[Exercise data Boundary: Start]
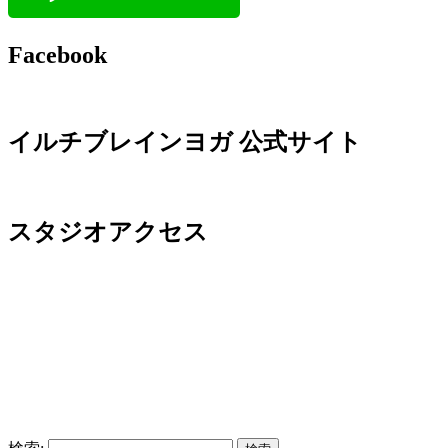
Facebook
イルチブレインヨガ 公式サイト
スタジオアクセス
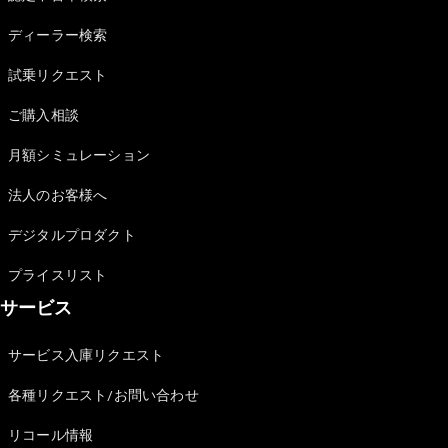
Sedan
E-Class
ディーラー検索
Sedan
S-Class
試乗リクエスト
New
Sedan
S-Class
ご購入相談
Sedan
New
Long
月額シミュレーション
Mercedes-
Maybach
New
法人のお客様へ
S-Class
デジタルプロダクト
試乗リクエ
プライスリスト
スト
サービス
オンライン
ショールー
ム
サービス入庫リクエスト
SUV
各種リクエスト/お問い合わせ
リコール情報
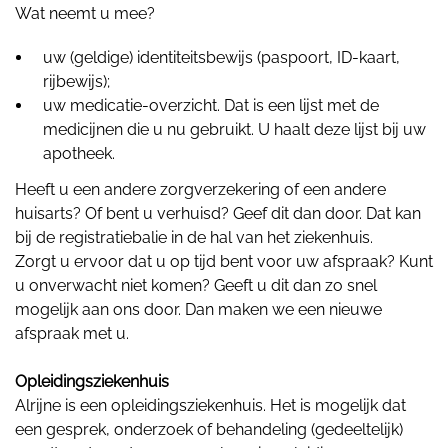
Wat neemt u mee?
uw (geldige) identiteitsbewijs (paspoort, ID-kaart,
rijbewijs);
uw medicatie-overzicht. Dat is een lijst met de
medicijnen die u nu gebruikt. U haalt deze lijst bij uw
apotheek.
Heeft u een andere zorgverzekering of een andere
huisarts? Of bent u verhuisd? Geef dit dan door. Dat kan
bij de registratiebalie in de hal van het ziekenhuis.
Zorgt u ervoor dat u op tijd bent voor uw afspraak? Kunt
u onverwacht niet komen? Geeft u dit dan zo snel
mogelijk aan ons door. Dan maken we een nieuwe
afspraak met u.
Opleidingsziekenhuis
Alrijne is een opleidingsziekenhuis. Het is mogelijk dat
een gesprek, onderzoek of behandeling (gedeeltelijk)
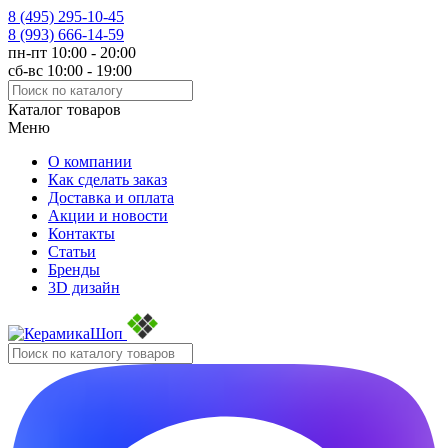
8 (495)
295-10-45
8 (993)
666-14-59
пн-пт 10:00 - 20:00
сб-вс 10:00 - 19:00
Каталог товаров
Меню
О компании
Как сделать заказ
Доставка и оплата
Акции и новости
Контакты
Статьи
Бренды
3D дизайн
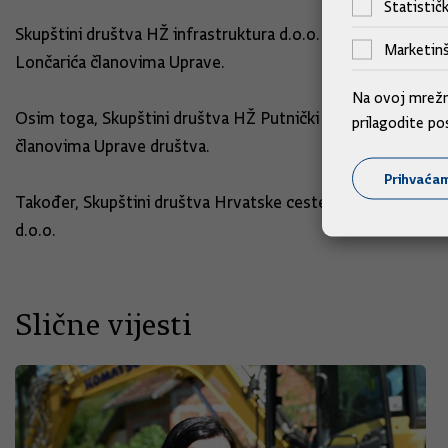
Statističk
Skupštini društva HŽ infrastruktura d.o.o. Vlada je predlo
Marketinš
Lončarića članovima Uprave.
Na ovoj mrežno
Osim toga, Skupštini društva HŽ Putnički prijevoz d.o.o. 
prilagodite po
članovima Uprave društva.
Prihvaća
Također, Skupštini društva Hrvatske ceste d.o.o. predlože
d.o.o.
Slične vijesti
[Exercise data Boundary: End]
Lines with "članovima" in the records: how many are there? Give only the number.

2